Até à data, apenas a missão espacial internacional Cassini-Huygens, em 2005, conseguiu fazer aterrar uma sonda robótica em Titã para analisar amostras. A Huygens permanece a única sonda a ter pousado numa lua do Sistema Solar exterior, e igualmente a aterragem mais distante da Terra.
“Mesmo que o oceano subsuperficial não seja habitável, podemos aprender muito sobre a química pré-biótica de Titã, e da Terra, estudando as reações na superfície de Titã”, disse Neish. “Gostaríamos muito de saber se estão a ocorrer reações interessantes, especialmente onde as moléculas orgânicas se misturam com a água líquida gerada nos impactos”.
Quando Neish iniciou o seu último estudo, receava que este tivesse um impacto negativo na missão Dragonfly, mas na realidade levou a mais perguntas.

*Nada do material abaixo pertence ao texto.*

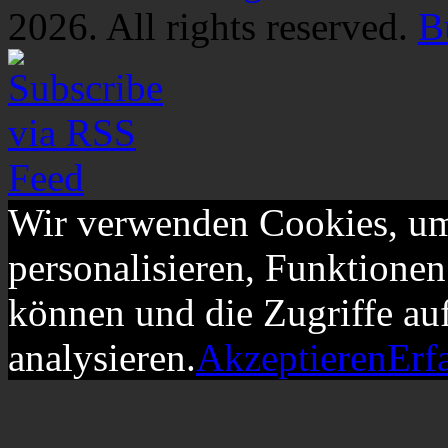
2026. All rights reserved.
B
Wir verwenden Cookies, um
personalisieren, Funktionen
können und die Zugriffe au
analysieren.
Akzeptieren
Erf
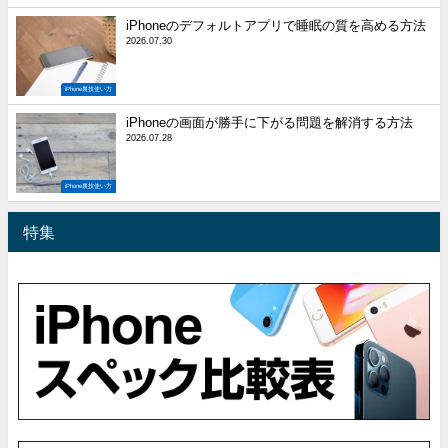
iPhoneのデフォルトアプリで睡眠の質を高める方法
2026.07.30
iPhone裏技使い方
iPhoneの画面が勝手に下がる問題を解消する方法
2026.07.28
iPhone裏技使い方
特集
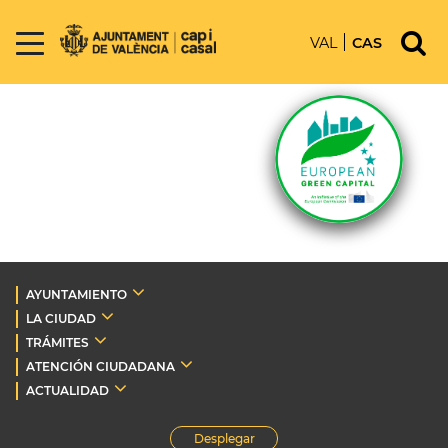
VAL
CAS
AYUNTAMIENTO
LA CIUDAD
TRÁMITES
ATENCIÓN CIUDADANA
ACTUALIDAD
Desplegar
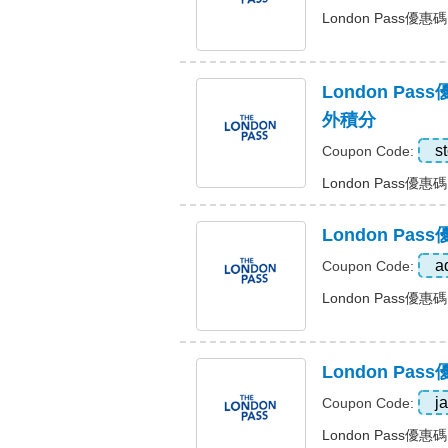
London Pass優惠
London P
外積分
s
Coupon Code:
London Pass優
London Pa
a
Coupon Code:
London Pass優惠
London Pa
j
Coupon Code:
London Pass優惠碼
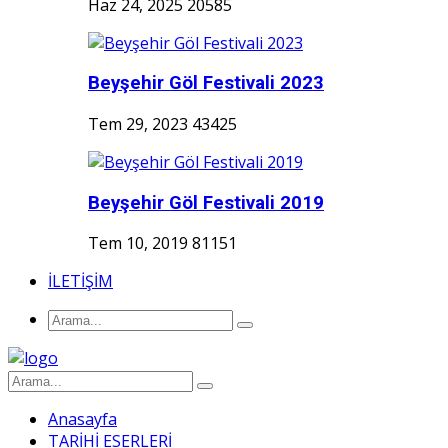
Haz 24, 2025
20585
Beyşehir Göl Festivali 2023
Tem 29, 2023
43425
Beyşehir Göl Festivali 2019
Tem 10, 2019
81151
İLETİŞİM
Anasayfa
TARİHİ ESERLERİ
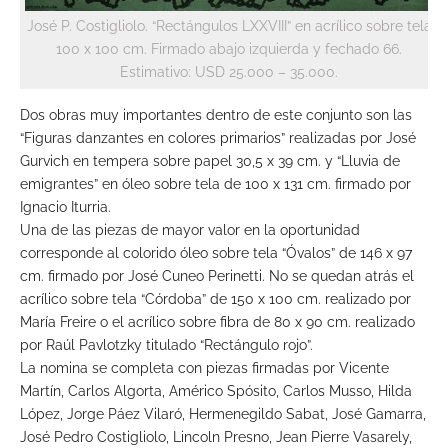
José P. Costigliolo. “Rectángulos LXXVIII” en acrílico sobre tela
100 x 100 cm. Firmado abajo izquierda y fechado 66.
Estimativo: USD 25.000 – 35.000.
Dos obras muy importantes dentro de este conjunto son las
“Figuras danzantes en colores primarios” realizadas por José
Gurvich en tempera sobre papel 30,5 x 39 cm. y “Lluvia de
emigrantes” en óleo sobre tela de 100 x 131 cm. firmado por
Ignacio Iturria.
Una de las piezas de mayor valor en la oportunidad
corresponde al colorido óleo sobre tela “Óvalos” de 146 x 97
cm. firmado por José Cuneo Perinetti. No se quedan atrás el
acrílico sobre tela “Córdoba” de 150 x 100 cm. realizado por
María Freire o el acrílico sobre fibra de 80 x 90 cm. realizado
por Raúl Pavlotzky titulado “Rectángulo rojo”.
La nomina se completa con piezas firmadas por Vicente
Martín, Carlos Algorta, Américo Spósito, Carlos Musso, Hilda
López, Jorge Páez Vilaró, Hermenegildo Sabat, José Gamarra,
José Pedro Costigliolo, Lincoln Presno, Jean Pierre Vasarely,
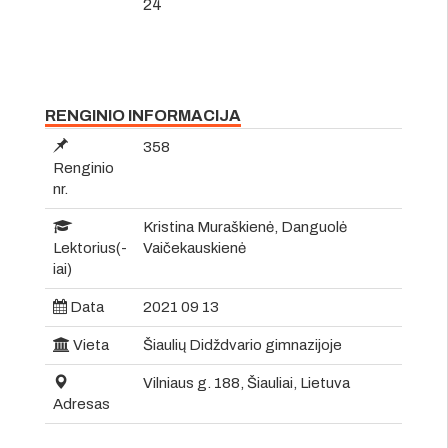
24
RENGINIO INFORMACIJA
358
Renginio
nr.
Kristina Muraškienė, Danguolė
Lektorius(-
Vaičekauskienė
iai)
Data
2021 09 13
Vieta
Šiaulių Didždvario gimnazijoje
Vilniaus g. 188, Šiauliai, Lietuva
Adresas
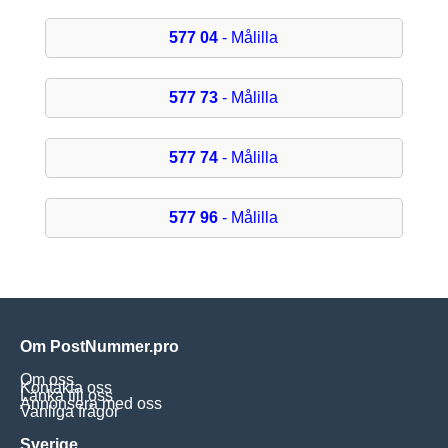
577 04
- Målilla
577 73
- Målilla
577 74
- Målilla
577 96
- Målilla
Om PostNummer.pro
Om oss
Kontakta oss
Länka till oss
Annonsera med oss
Vanliga frågor
Sverige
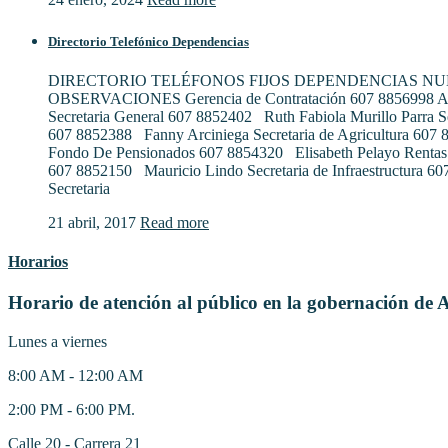
Directorio Telefónico Dependencias
DIRECTORIO TELÉFONOS FIJOS DEPENDENCIAS N
OBSERVACIONES Gerencia de Contratación 607 8856998 Al
Secretaria General 607 8852402 Ruth Fabiola Murillo Parra S
607 8852388 Fanny Arciniega Secretaria de Agricultura 607
Fondo De Pensionados 607 8854320 Elisabeth Pelayo Rentas
607 8852150 Mauricio Lindo Secretaria de Infraestructura 6
Secretaria
21 abril, 2017
Read more
Horarios
Horario de atención al público en la gobernación de 
Lunes a viernes
8:00 AM - 12:00 AM
2:00 PM - 6:00 PM.
Calle 20 - Carrera 21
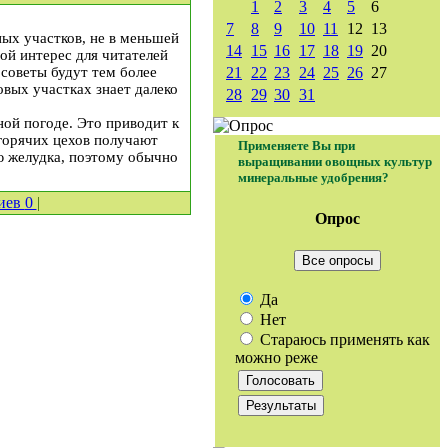
1
2
3
4
5
6
7
8
9
10
11
12
13
ых участков, не в меньшей
14
15
16
17
18
19
20
ой интерес для читателей
советы будут тем более
21
22
23
24
25
26
27
овых участках знает далеко
28
29
30
31
ной погоде. Это приводит к
горячих цехов получают
Применяете Вы при
ю желудка, поэтому обычно
выращивании овощных культур
минеральные удобрения?
иев
0
|
Опрос
Все опросы
Да
Нет
Стараюсь применять как
можно реже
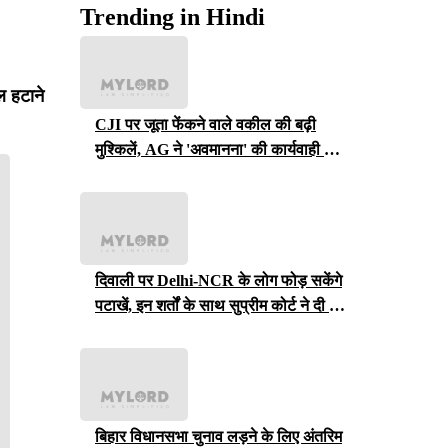
Trending in Hindi
ल हटाने
CJI पर जूता फेंकने वाले वकील की बढ़ी
मुश्किलें, AG ने 'अवमानना' की कार्यवाही शुरू
करने की इजाजत दी
दिवाली पर Delhi-NCR के लोग फोड़ सकेंगे
पटाखें, इन शर्तों के साथ सुप्रीम कोर्ट ने दी ये
इजाजत
बिहार विधानसभा चुनाव लड़ने के लिए अंतरिम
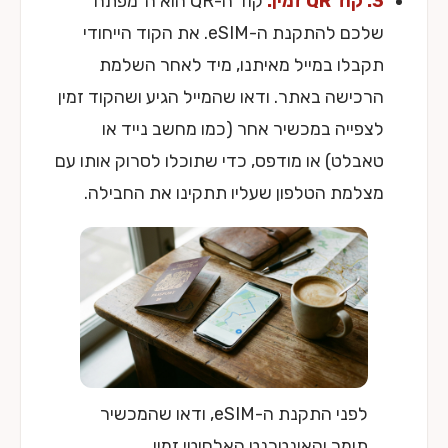
3. קוד QR זמין:
קוד ה-QR הוא ה"מפתח"
שלכם להתקנת ה-eSIM. את הקוד הייחודי
תקבלו במייל מאיתנו, מיד לאחר השלמת
הרכישה באתר. ודאו שהמייל הגיע ושהקוד זמין
לצפייה במכשיר אחר (כמו מחשב נייד או
טאבלט) או מודפס, כדי שתוכלו לסרוק אותו עם
מצלמת הטלפון שעליו תתקינו את החבילה.
לפני התקנת ה-eSIM, ודאו שהמכשיר
תומך והאינטרנט האלחוטי זמין.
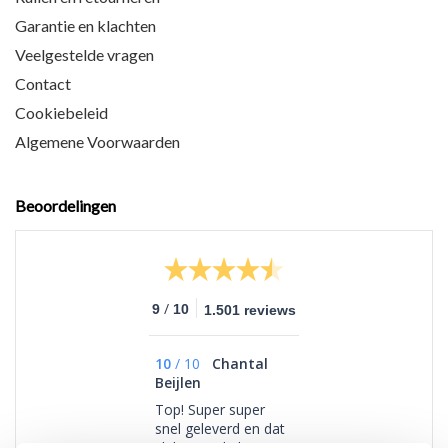
Garantie en klachten
Veelgestelde vragen
Contact
Cookiebeleid
Algemene Voorwaarden
Beoordelingen
/
9
10
1.501 reviews
10
/
10
Chantal
Beijlen
Top! Super super
snel geleverd en dat
vlak voor de kerst ,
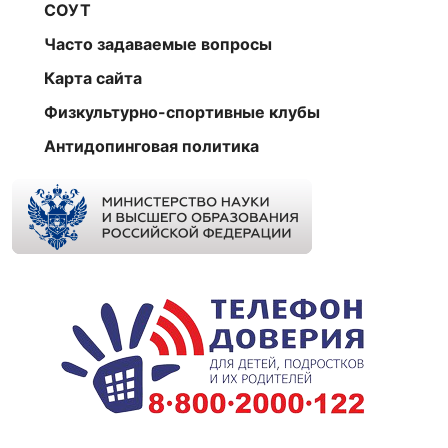
СОУТ
Часто задаваемые вопросы
Карта сайта
Физкультурно-спортивные клубы
Антидопинговая политика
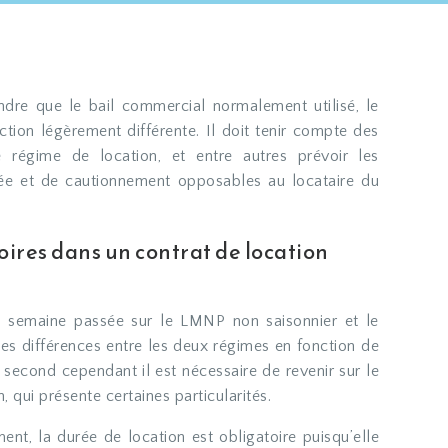
ction légèrement différente. Il doit tenir compte des
e régime de location, et entre autres prévoir les
rée et de cautionnement opposables au locataire du
ires dans un contrat de location
a semaine passée sur le LMNP non saisonnier et le
des différences entre les deux régimes en fonction de
e second cependant il est nécessaire de revenir sur le
 qui présente certaines particularités.
nt, la durée de location est obligatoire puisqu’elle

“Se todo o degelo produzido pelos impactos se afundasse na crosta gelada, não teríamos amostras perto da superfície onde a água e as substâncias orgânicas se misturariam. Estas são regiões onde o Dragonfly poderia procurar os produtos dessas reações pré-bióticas, ensinando-nos como a vida pode surgir em diferentes planetas”, disse Neish.
“Os resultados deste estudo são ainda mais pessimistas do que eu pensava em relação à habitabilidade do oceano à superfície de Titã, mas também significa que existem ambientes pré-bióticos mais interessantes perto da superfície de Titã, onde podemos recolher amostras com os instrumentos do Dragonfly”.